■ **YOUR GOAL**
Go over the data below line by line, and state how many lines contain the string "Empresas". Give the number only.

[Start of Attachment]

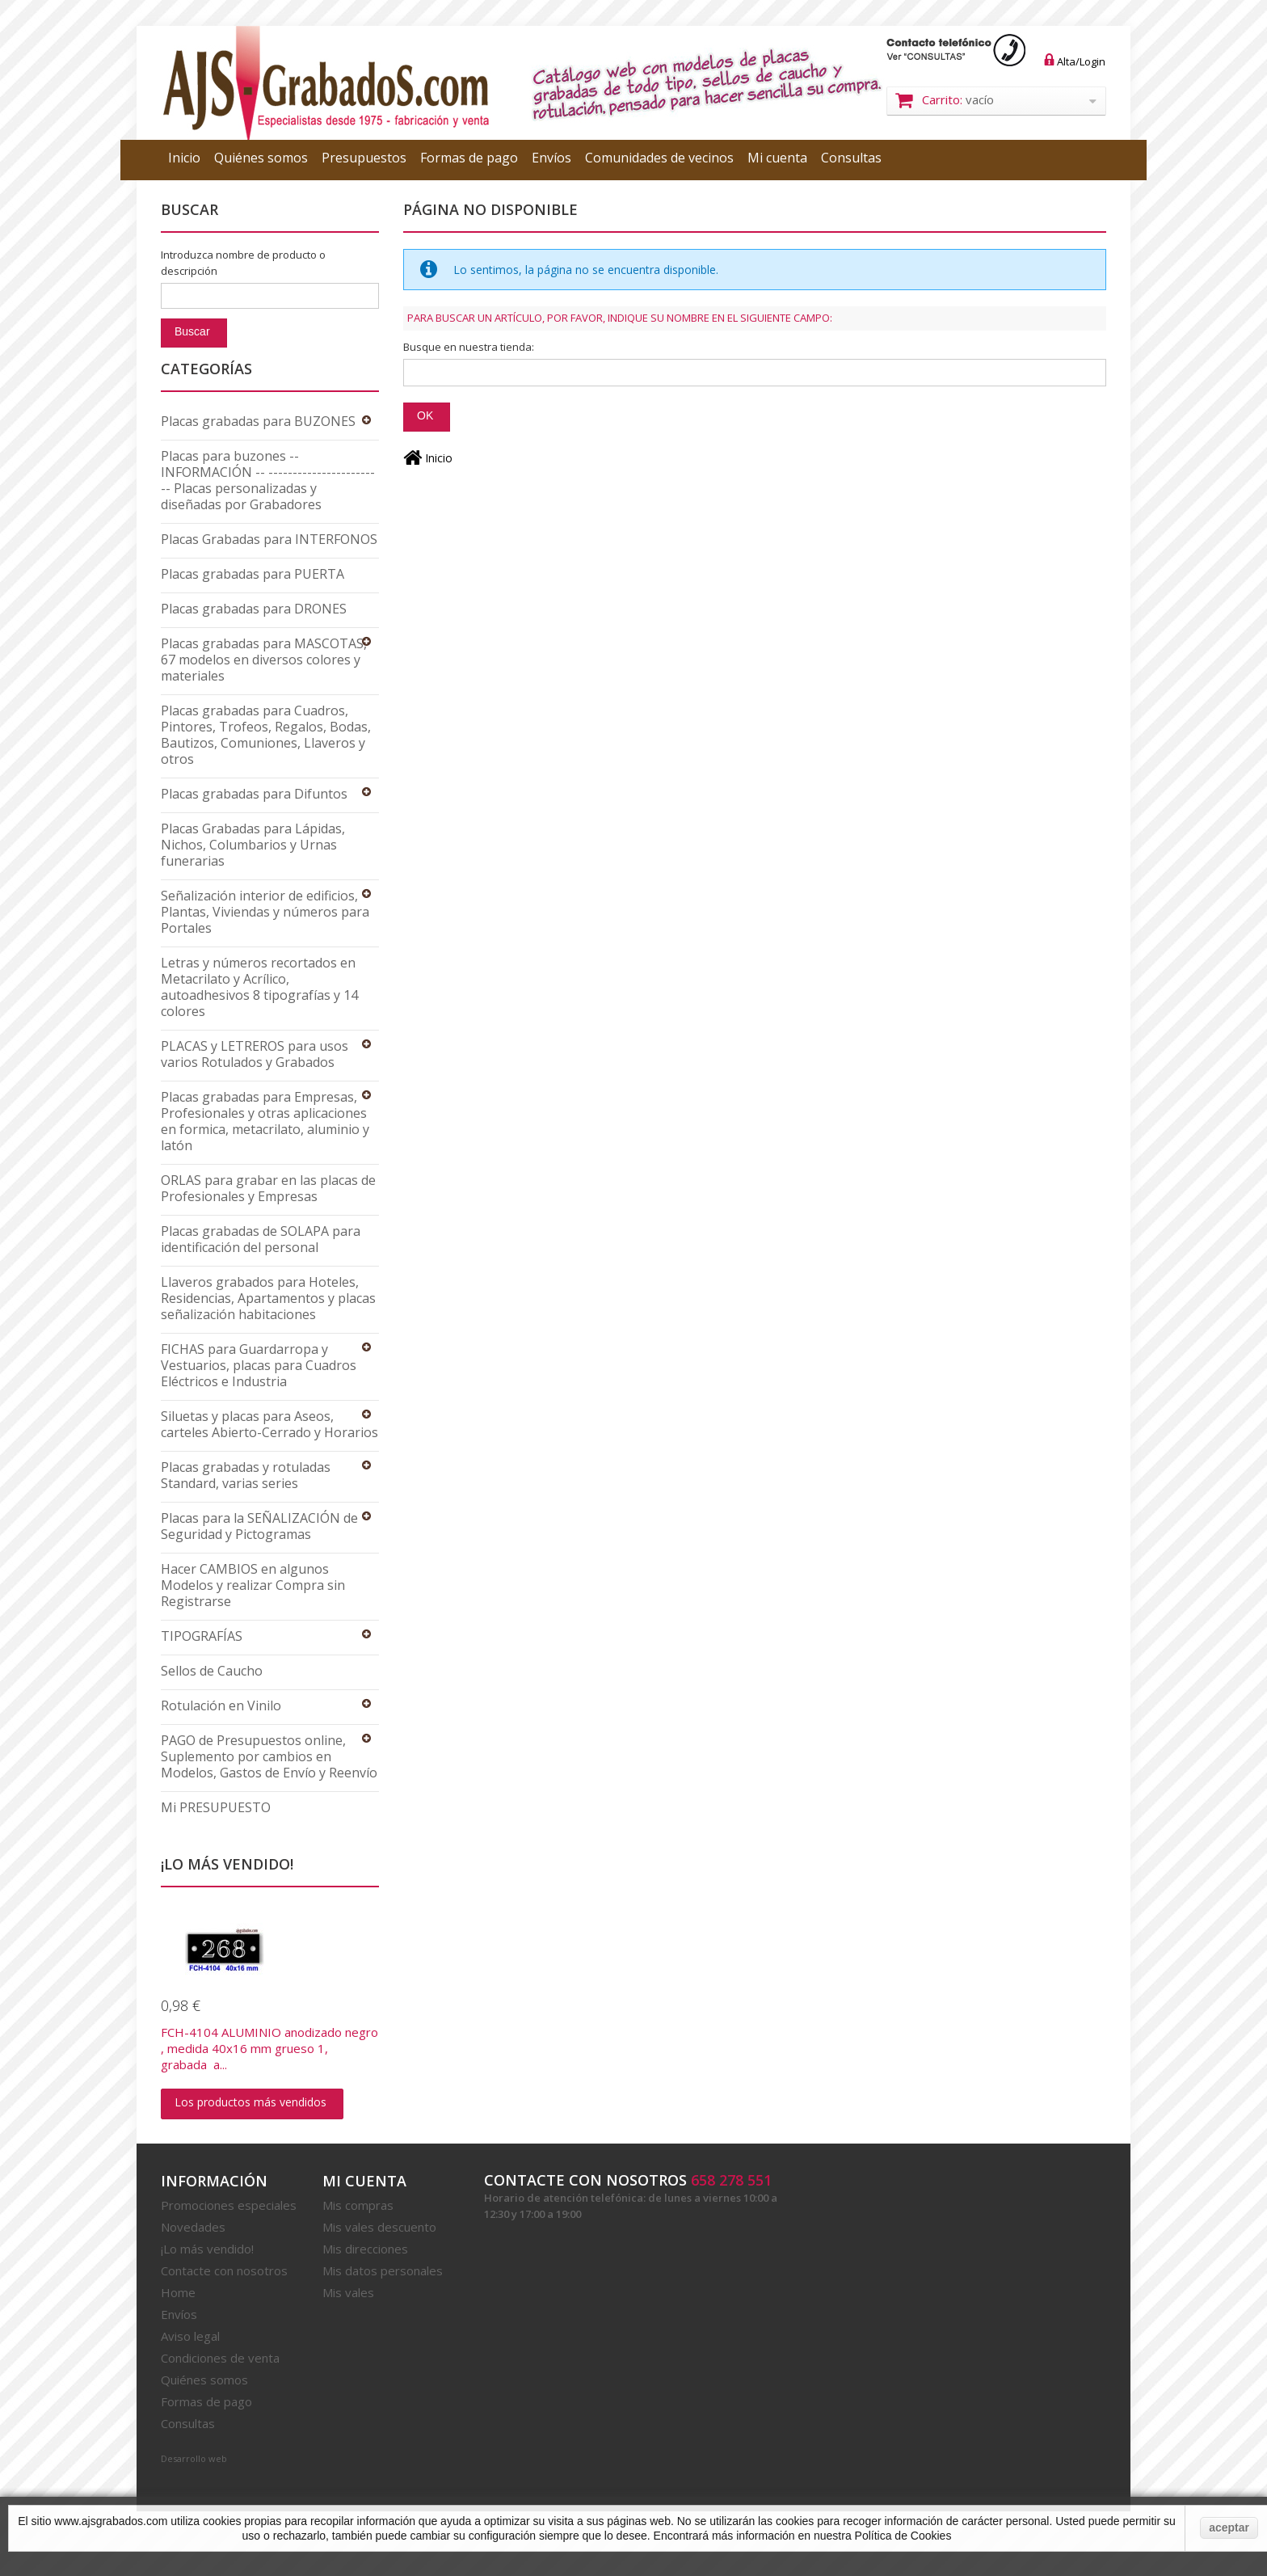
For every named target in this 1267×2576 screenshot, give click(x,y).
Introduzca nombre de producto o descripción (243, 262)
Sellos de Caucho (212, 1671)
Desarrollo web (194, 2458)
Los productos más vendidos (250, 2102)
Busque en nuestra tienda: (468, 346)
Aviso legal (190, 2336)
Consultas (851, 158)
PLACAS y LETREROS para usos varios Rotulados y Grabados (254, 1054)
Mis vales (348, 2292)
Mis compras (358, 2205)
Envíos (551, 158)
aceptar (1229, 2527)
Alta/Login (1075, 61)
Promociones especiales (229, 2205)
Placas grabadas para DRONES (254, 609)
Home (178, 2292)
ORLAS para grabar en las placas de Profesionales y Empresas (268, 1188)
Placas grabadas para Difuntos (254, 794)
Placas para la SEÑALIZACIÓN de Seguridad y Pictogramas (259, 1526)
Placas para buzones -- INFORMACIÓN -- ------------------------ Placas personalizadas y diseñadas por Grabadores (268, 480)
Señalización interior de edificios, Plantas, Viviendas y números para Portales (265, 912)
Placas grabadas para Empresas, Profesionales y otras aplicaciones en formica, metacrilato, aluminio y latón (265, 1121)
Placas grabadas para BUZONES (258, 421)
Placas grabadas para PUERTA (252, 574)
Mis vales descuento (379, 2227)
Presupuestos (364, 158)
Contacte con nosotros (224, 2270)
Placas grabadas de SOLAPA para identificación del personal (260, 1239)
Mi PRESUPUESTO (216, 1807)
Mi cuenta (777, 158)
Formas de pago (469, 158)
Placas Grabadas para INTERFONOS (269, 539)
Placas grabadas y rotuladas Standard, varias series (245, 1475)
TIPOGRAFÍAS (201, 1636)
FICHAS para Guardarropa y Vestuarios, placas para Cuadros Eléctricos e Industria (258, 1365)
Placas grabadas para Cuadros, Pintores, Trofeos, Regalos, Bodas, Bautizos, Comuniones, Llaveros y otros (266, 735)
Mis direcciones (365, 2249)
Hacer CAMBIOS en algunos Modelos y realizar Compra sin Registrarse (253, 1585)
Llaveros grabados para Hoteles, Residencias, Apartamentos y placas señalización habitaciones (268, 1298)
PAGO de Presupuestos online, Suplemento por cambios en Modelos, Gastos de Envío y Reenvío (269, 1756)
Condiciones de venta (220, 2358)
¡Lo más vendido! (207, 2249)
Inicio (184, 158)
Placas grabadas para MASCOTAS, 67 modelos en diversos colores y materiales (264, 660)
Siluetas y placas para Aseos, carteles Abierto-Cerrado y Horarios (269, 1424)
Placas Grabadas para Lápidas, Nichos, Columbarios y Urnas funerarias (253, 845)
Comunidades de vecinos (659, 158)
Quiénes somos (261, 158)
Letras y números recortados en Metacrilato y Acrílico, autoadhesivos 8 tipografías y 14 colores (259, 987)
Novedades (193, 2227)
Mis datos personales (382, 2270)
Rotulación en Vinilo (221, 1705)
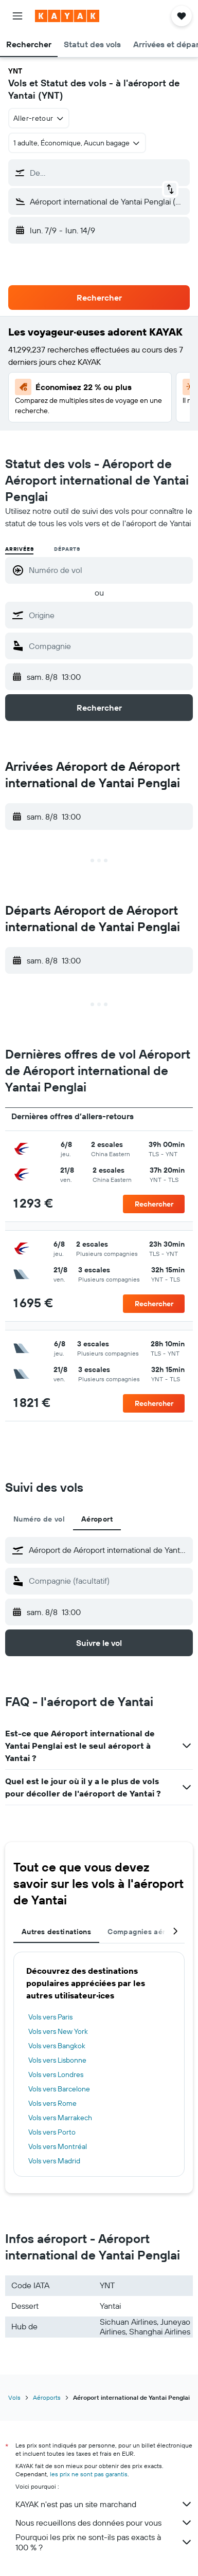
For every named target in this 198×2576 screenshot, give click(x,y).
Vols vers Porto (52, 2132)
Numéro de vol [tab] (39, 1519)
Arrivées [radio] (19, 549)
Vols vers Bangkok (56, 2045)
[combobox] (38, 118)
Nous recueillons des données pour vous (104, 2522)
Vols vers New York (58, 2031)
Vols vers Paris (50, 2017)
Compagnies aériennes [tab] (148, 1931)
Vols (14, 2397)
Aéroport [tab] (97, 1519)
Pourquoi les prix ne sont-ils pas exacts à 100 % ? (104, 2542)
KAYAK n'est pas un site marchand (104, 2504)
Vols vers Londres (55, 2074)
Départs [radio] (67, 549)
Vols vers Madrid (54, 2160)
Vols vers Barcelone (59, 2088)
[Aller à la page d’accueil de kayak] (67, 16)
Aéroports (47, 2397)
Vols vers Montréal (57, 2146)
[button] (17, 16)
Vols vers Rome (52, 2103)
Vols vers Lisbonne (57, 2060)
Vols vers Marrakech (60, 2117)
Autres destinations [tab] (56, 1931)
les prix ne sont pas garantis (89, 2474)
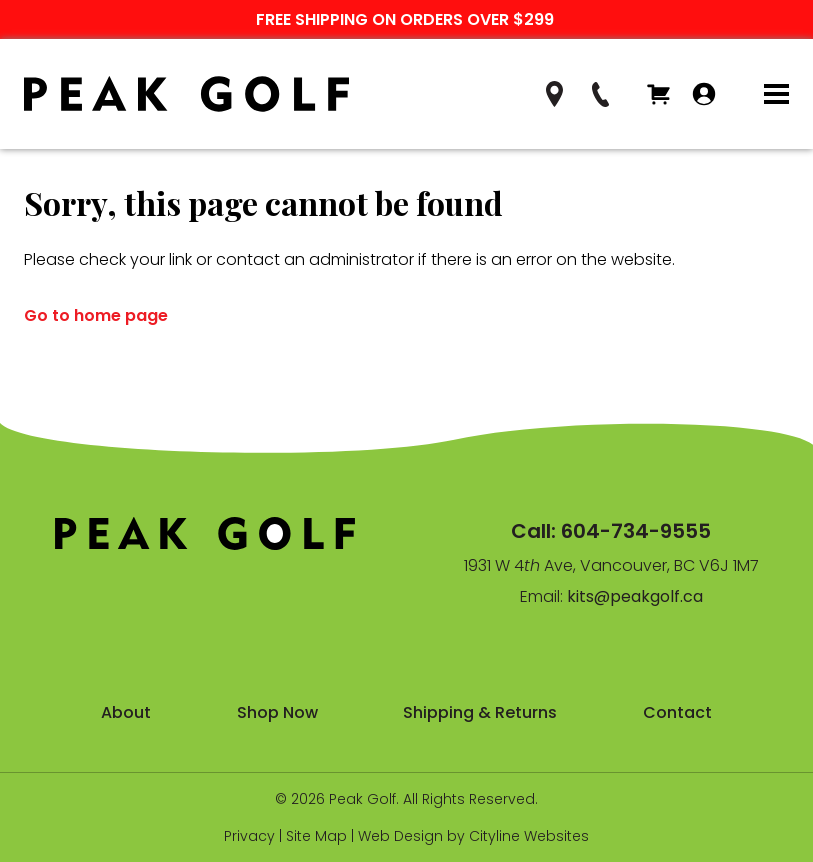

[End of Attachment]

■ **RESULT OF THE TASK**
2